His maiden attempt at conquering Mount Everest last month was foiled by a sudden onset of hypothermia just about 200m from the summit.
But mountaineer Jeremy Tong, 26, who returned earlier this month with teammates Nur Yusrina Ya'akob, 30, who summitted the peak, and Dr Arjunan Saravana Pillai, 47, is giving it another shot.
He is now gunning to be the youngest Singaporean to summit the world's tallest mountain via the less popular, more dangerous North Ridge route from Tibet.
"The camps are higher and more exposed on the northern side, so the conditions may be tougher. But I've already been through this experience (from Nepal), so I think (this) will be a richer experience," said Mr Tong at a media conference hosted by Nanyang Technological University (NTU) and the National Institute of Education (NIE), which together helped the team raise over $150,000 to fund their expedition.
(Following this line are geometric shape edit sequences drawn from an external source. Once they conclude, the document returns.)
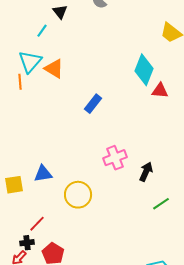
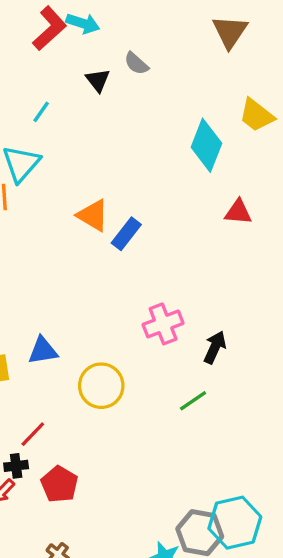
black triangle: (60, 12) -> (98, 80), moved
orange triangle: (54, 69) -> (93, 215), moved
cyan diamond: (144, 70) -> (206, 145), moved
green line: (161, 204) -> (193, 401), moved

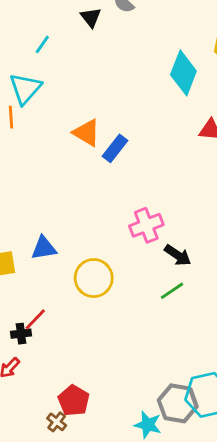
black arrow: (215, 347) -> (178, 255), moved, turned 100
black cross: (16, 466) -> (21, 334), moved
red pentagon: (59, 484) -> (74, 401), moved

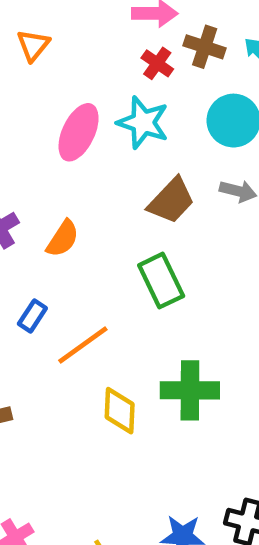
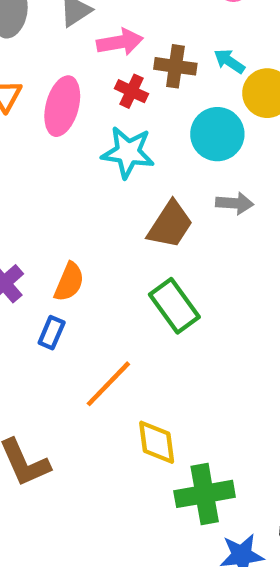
pink ellipse: (79, 132) -> (62, 106), moved
blue rectangle: (32, 316) -> (52, 333), moved
green cross: (190, 390) -> (205, 494), moved

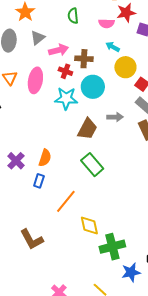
cyan arrow: (229, 61) -> (113, 47), moved
cyan circle: (217, 134) -> (93, 87), moved

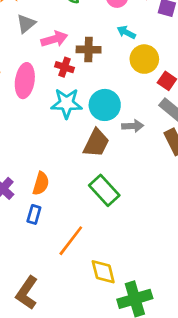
cyan circle: (93, 87) -> (105, 105), moved
brown L-shape: (32, 239) -> (27, 293), turned 65

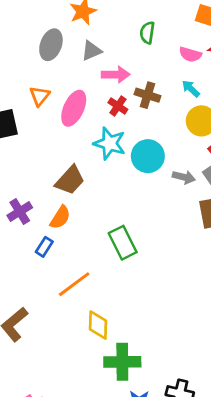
gray arrow: (133, 126) -> (184, 177), moved
brown trapezoid: (96, 143) -> (70, 180), moved

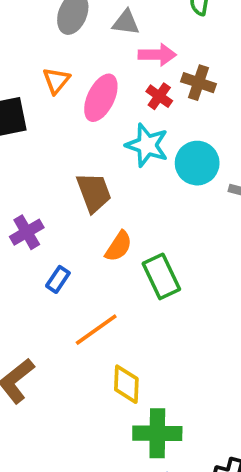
gray triangle: (91, 51) -> (126, 22), turned 30
brown trapezoid: (70, 180) -> (94, 192), turned -64
orange semicircle: (60, 217) -> (119, 246), moved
Last week, the NTU graduate quit his job as a team-building programme facilitator to focus on training and raising funds for his bid next year.
The NTU-NIE Everest Team Singapore had aimed to be the first multiracial Singapore team to summit the 8,848m-high mountain.
Of the three team members, only Ms Yusrina succeeded, and she became the first Malay-Muslim woman from Singapore to make it. It was her second attempt after an earthquake stopped everyone from summitting in 2015. Ms Yusrina, who is pursuing a postgraduate diploma in physical education at NIE, said she had to overcome her memories of the avalanche, which claimed at least 19 lives on the mountain, as a result of the quake.
She had nightmares about it, and even looking from the base camp at Mount Pumori - where the avalanche had occurred - made her fearful. "I told myself not to look at it, and after climbing towards the mountain I slowly overcame the sense of fear."
Dr Saravana, an NIE teaching fellow, reached an altitude of at least 6,500m but did not attempt to summit because of frostbite.
In the months ahead, the team will visit schools to share their Everest experiences to inspire youth to lead active lifestyles.
Dr Saravana said: "Conditions in the outdoors can be very volatile and require tenacity and resolve, but this can also send out a message to the young that trials and tribulations are part and parcel of life."